Audio decoders of Qualcomm and Media Tek chips have been found to have three security vulnerabilities, and if the vulnerabilities are left unpatched, it could allow the attackers to remotely access media and audio conversations on affected mobiles.

Check Point, an Israeli cybersecurity firm, states that the vulnerabilities can lead to remote code execution (RCE) attacks via a specially crafted audio file.

“The impact of an RCE vulnerability can range from malware execution to an attacker gaining control over a user’s multimedia data, including streaming from a compromised machine’s camera,” the researchers said in a report shared with The Hacker News.

“In addition, an unprivileged Android app could use these vulnerabilities to escalate its privileges and gain access to media data and user conversations.”

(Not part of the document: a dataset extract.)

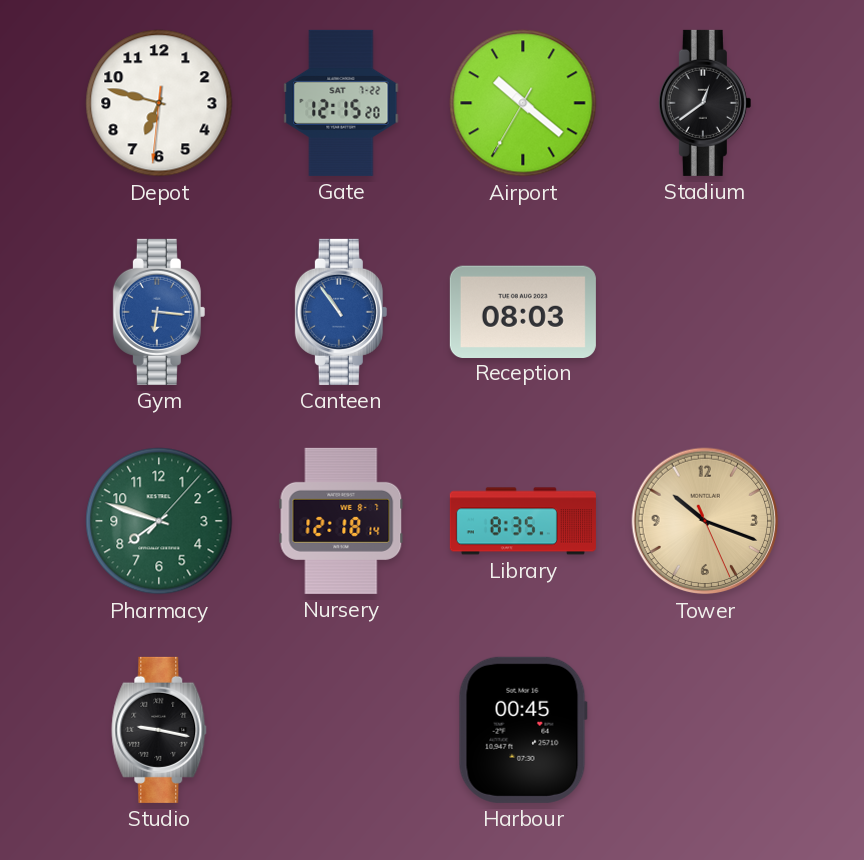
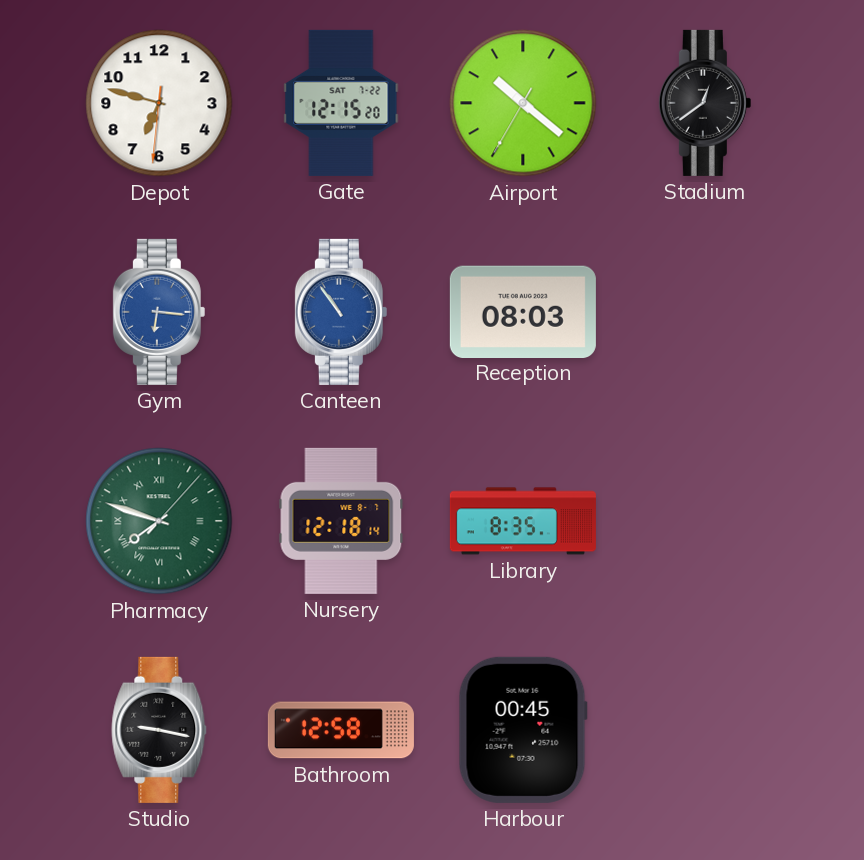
Pharmacy numerals: Arabic -> Roman
Tower: 10:18 -> none
Bathroom: none -> 12:58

The vulnerabilities stem from an audio coding format that Apple originally developed and open-sourced in 2011.  The audio codec, known Audio Codec (ALAC) or Apple Lossless and the audio codec format, helps to compress data of digital music without any loss of data.

Since 2011 Qualcomm, Media Tek, and several third parties have developed their audio decoders using the Apple-supplied reference audio codec implementation.

The open-sourced variant of the codec hasn’t been updated since it was uploaded to Github 11 years ago (October 27, 2011), although  Apple has released patches and fixed security flaws in its proprietary ALAC.

Check Point found the vulnerabilities linked to the ported ALAC code and two of them exist in Media Tek processors and one in Qualcomm chipsets

  • CVE-2021-0674 (CVSS score: 5.5, MediaTek) – A case of improper input validation in ALAC decoder leading to information disclosure without any user interaction
  • CVE-2021-0675 (CVSS score: 7.8, MediaTek) – A local privilege escalation flaw in ALAC decoder stemming from out-of-bounds write
  • CVE-2021-30351 (CVSS score: 9.8, Qualcomm) – An out-of-bound memory access due to improper validation of number of frames being passed during music playback

In a proof-of-concept exploit devised by Check Point, The vulnerability can “steal the phone’s camera stream,” said security researcher Slava Makkaveev, who discovered the flaws alongside Netanel Ben Simon.

The three vulnerabilities were patched by chipset manufacturers in December 2021,as the flaws were made known to manufacturers under responsible disclosure.  

“The vulnerabilities were easily exploitable,” Makkaveev explained. “A threat actor could have sent a song (media file) and when played by a potential victim, it could have injected code in the privileged media service. The threat actor could have seen what the mobile phone user sees on their phone.”